頬骨弓・下顎・ほうれい線・目周りをヒアルロン酸4ccで再調整した2年半の経過
ヒアルロン酸治療は、一度の注入だけでなく、残存量と顔全体の変化を見ながら再調整することがあります。約2年半の経過後に、ボリューマ2ccとボラックス2ccを頬骨弓・下顎・ほうれい線・目周りへ配分した症例を整理します。
Medical Information
この記事について
- 医師監修
- 形成外科専門医 乜 也(にえ いえ)
- 監修日
- 2026年5月10日
- 公開日
- 2026年5月10日
- 更新日
- 2026年7月10日
診療時の考え方や一般的な注意点を整理した記事です。 実際の適応や治療内容は、診察時に肌状態や経過を確認したうえでご案内します。


Contents
目次
Our Information
当院・医師の見解
当院では、長期メンテナンス時に前回と同じ部位へ同じ量を繰り返すのではなく、残っている支えと新たに目立つ凹みを見直します。
元記事の症例では、約2年半前の状態と比較し、今回は頬骨弓、下顎、ほうれい線、目周りへ計4ccを配分しています。
変化を大きく作り直すより、上中下顔面のつながりを再調整して、以前の印象を保つことを重視しています。
General Medical Information
一般的な医学情報
ヒアルロン酸フィラーの残存期間は、製剤、注入部位、注入層、使用量、個人の代謝などで異なります。
画像研究では、臨床的な効果の実感が弱くなった後にも製剤が確認される例があり、追加時は残存量を考慮する必要があります。
長期管理では、単一部位ではなく顔全体の支持点と輪郭の変化を再評価します。
2年半後は、残っている支えと新しい変化を分けて見ます
時間が経っても、すべての製剤が同じ速度でなくなるとは限りません。
写真、触診、過去の注入記録を照合し、追加する場所と量を決めます。
4ccを頬骨弓・下顎・ほうれい線・目周りへ分けた理由
一部位を大きく膨らませず、顔の上部から下部へ支えがつながるように分配しています。
ボリューマとボラックスは、部位に求める支持力に応じて使い分けています。
メンテナンスは、同じ治療の反復ではなく再診断です
加齢変化と以前の治療効果が重なるため、毎回の必要部位は同じではありません。
少ない追加で済む場合も、治療を見送る方がよい場合もあります。
費用の目安
- ヒアルロン酸注入 1本 1cc ¥77,000
- 4本使用時の目安 ¥308,000
- カテラン針使用料 ¥11,000
今回の再調整ではボリューマ2cc・ボラックス2ccの計4ccを使用しています。
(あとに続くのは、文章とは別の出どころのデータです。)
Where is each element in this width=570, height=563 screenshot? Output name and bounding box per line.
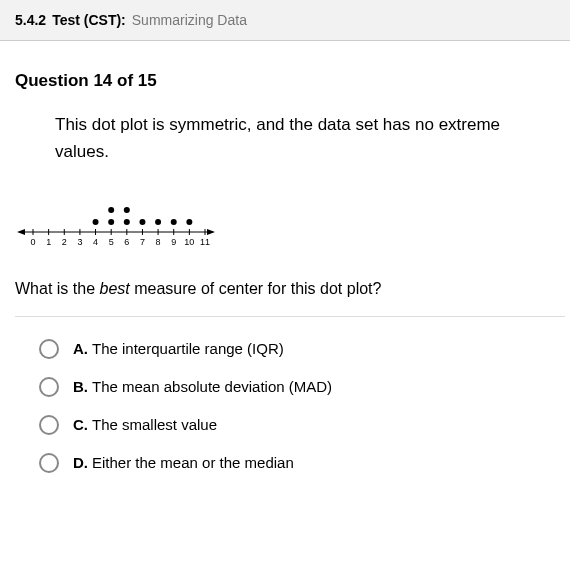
svg-text:2: 2 (62, 237, 67, 247)
prompt-pre: What is the (15, 280, 99, 297)
question-text: This dot plot is symmetric, and the data… (55, 111, 515, 165)
radio-icon (39, 453, 59, 473)
svg-point-29 (108, 207, 114, 213)
option-letter: D. (73, 454, 88, 471)
dot-plot: 01234567891011 (15, 190, 215, 250)
answer-options: A.The interquartile range (IQR) B.The me… (39, 339, 555, 473)
svg-text:4: 4 (93, 237, 98, 247)
svg-text:5: 5 (109, 237, 114, 247)
svg-text:7: 7 (140, 237, 145, 247)
radio-icon (39, 415, 59, 435)
section-code: 5.4.2 (15, 12, 46, 28)
test-label: Test (CST): (52, 12, 126, 28)
radio-icon (39, 377, 59, 397)
option-b[interactable]: B.The mean absolute deviation (MAD) (39, 377, 555, 397)
question-content: Question 14 of 15 This dot plot is symme… (0, 41, 570, 506)
option-a[interactable]: A.The interquartile range (IQR) (39, 339, 555, 359)
question-number: Question 14 of 15 (15, 71, 555, 91)
option-text: The smallest value (92, 416, 217, 433)
svg-marker-2 (207, 229, 215, 235)
option-letter: A. (73, 340, 88, 357)
svg-point-27 (93, 219, 99, 225)
option-letter: C. (73, 416, 88, 433)
divider (15, 316, 565, 317)
option-text: Either the mean or the median (92, 454, 294, 471)
svg-point-33 (155, 219, 161, 225)
svg-text:0: 0 (30, 237, 35, 247)
svg-text:8: 8 (156, 237, 161, 247)
test-title: Summarizing Data (132, 12, 247, 28)
svg-text:3: 3 (77, 237, 82, 247)
option-d[interactable]: D.Either the mean or the median (39, 453, 555, 473)
question-prompt: What is the best measure of center for t… (15, 280, 555, 298)
svg-text:10: 10 (184, 237, 194, 247)
svg-point-28 (108, 219, 114, 225)
svg-point-31 (124, 207, 130, 213)
svg-text:6: 6 (124, 237, 129, 247)
option-text: The interquartile range (IQR) (92, 340, 284, 357)
radio-icon (39, 339, 59, 359)
prompt-em: best (99, 280, 129, 297)
svg-point-30 (124, 219, 130, 225)
option-c[interactable]: C.The smallest value (39, 415, 555, 435)
test-header: 5.4.2 Test (CST): Summarizing Data (0, 0, 570, 41)
option-letter: B. (73, 378, 88, 395)
svg-text:9: 9 (171, 237, 176, 247)
svg-text:1: 1 (46, 237, 51, 247)
prompt-post: measure of center for this dot plot? (130, 280, 382, 297)
svg-point-34 (171, 219, 177, 225)
svg-text:11: 11 (200, 237, 210, 247)
svg-marker-1 (17, 229, 25, 235)
svg-point-32 (139, 219, 145, 225)
svg-point-35 (186, 219, 192, 225)
option-text: The mean absolute deviation (MAD) (92, 378, 332, 395)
必要量は以前の製剤の残り方と現在の輪郭で変わります。
リスク・副作用・注意点
- 腫れ、内出血、圧痛、左右差、凹凸感がみられることがあります。
- 過去の注入部位には製剤が残っている場合があり、触診と経過の確認が必要です。
- まれに血流障害、皮膚壊死、視力・視野障害、遅発性反応など重い合併症にも注意が必要です。
前回と同じ量を自動的に繰り返さず、残存量と加齢変化を確認して再配分します。
References
根拠文献・専門情報
-
Long-term MRI Follow-up of Hyaluronic Acid Dermal Filler.
MRIでヒアルロン酸の残存を長期評価した報告で、部位ごとの残り方の違いを示した論文です。
-
Voluma: A Systematic Review of Clinical Experience.
VYC-20L製剤の有効性、安全性、経過を整理したシステマティックレビューです。
-
Whole-Face Approach with Hyaluronic Acid Fillers.
一部位ではなく顔全体のバランスでヒアルロン酸を設計する考え方を整理したレビューです。
-
Adverse Events Associated with Hyaluronic Acid Filler Injection for Non-surgical Facial Aesthetics: A Systematic Review of High Level of Evidence Studies.
ヒアルロン酸注入に伴う有害事象を整理した系統的レビューです。
よくあるご質問
Q. ヒアルロン酸は2年半後にも残っていますか?
残り方には個人差があります。製剤や部位によっては一部が残ることがあるため、追加前に診察で確認します。
Q. メンテナンスでは前回と同じ本数が必要ですか?
必ずしも同じではありません。残存量と現在のバランスを見て本数と部位を決めます。
Q. 複数部位へ分けると効果が弱くなりませんか?
目的は一部位の大きな変化ではなく、顔全体のつながりを整えることです。必要な支持点へ配分します。